The plan is expected to cost EMC between $130 million and $150 million.

EMC announced the restructuring along with its fourth-quarter and full-year 2014 financial results, which included record fourth-quarter revenue of $7 billion, up 5 percent year over year. Net income for the quarter grew 12 percent to $1.15 billion, or 56 cents a share.

For the 2014 year, EMC's revenue was $24.4 billion, an increase of 5 percent.

With fourth-quarter and full-year revenue each up 16 percent, EMC's VMware business -- in which it has an 80 percent stake -- helped to buoy the company's financial results.
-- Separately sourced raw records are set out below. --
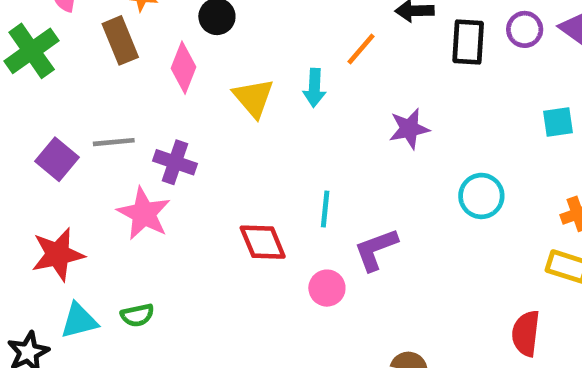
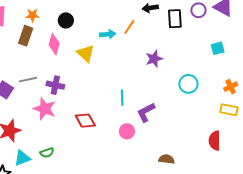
brown rectangle: (120, 40) -> (26, 36), turned 48
cyan arrow: (314, 88) -> (108, 34), moved, turned -91
red diamond: (263, 242) -> (85, 121), moved

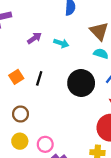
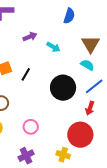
pink circle: (45, 144) -> (31, 127), moved

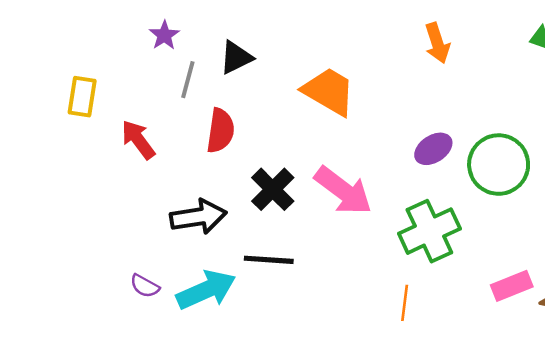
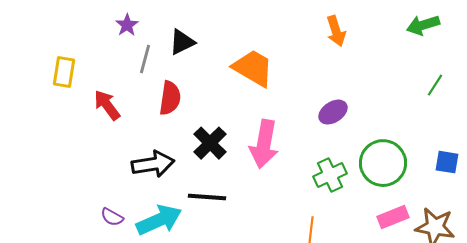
green circle: (499, 165) -> (383, 163), moved
pink arrow: (343, 191) -> (264, 144), turned 63
green cross: (429, 231) -> (330, 175), size x0.7

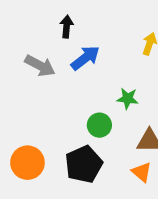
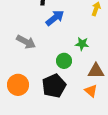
gray arrow: (40, 66) -> (26, 42), moved

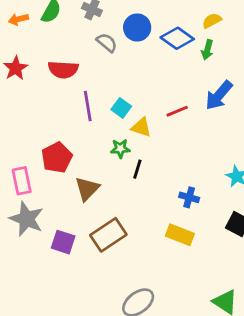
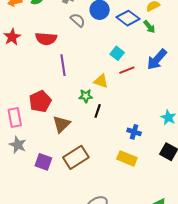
green arrow: (207, 50) -> (149, 27), turned -56
cyan square: (121, 108) -> (117, 53), moved
gray star: (27, 219) -> (18, 145), size x0.7

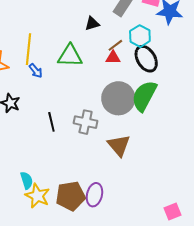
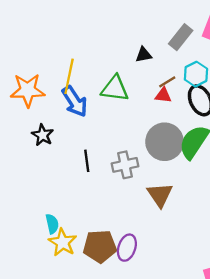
blue arrow: (36, 71) -> (75, 101), size x1.8
gray cross: (86, 122) -> (125, 165), turned -30

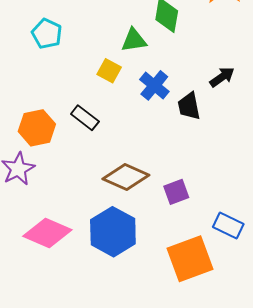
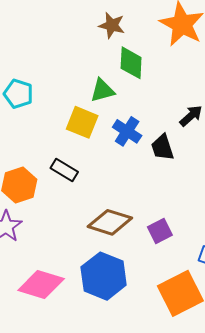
yellow square: (109, 71) -> (82, 122), size x1.4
Another key contributor was its Pivotal Software business, whose fourth-quarter revenue grew by 18 percent and full-year revenue jumped 27 percent.

Still, while EMC's fourth-quarter results were positive on the whole, its forecast for 2015 was less rosy. Citing the ongoing negative impact of currency fluctuations, the company predicted revenue of $26.1 billion and earnings of $1.98 earnings per share for the year.

The consensus estimate from analysts polled by Thomson Financial was for earnings of $2.13 a share on $26.21 billion in revenue.

Over the upcoming year, EMC will buy back $3 billion of its common stock, it said. It will also have to grapple with continuing pressure from activist investor Elliott Management, which has reportedly urged the company to spin off VMware and pursue other strategic opportunities.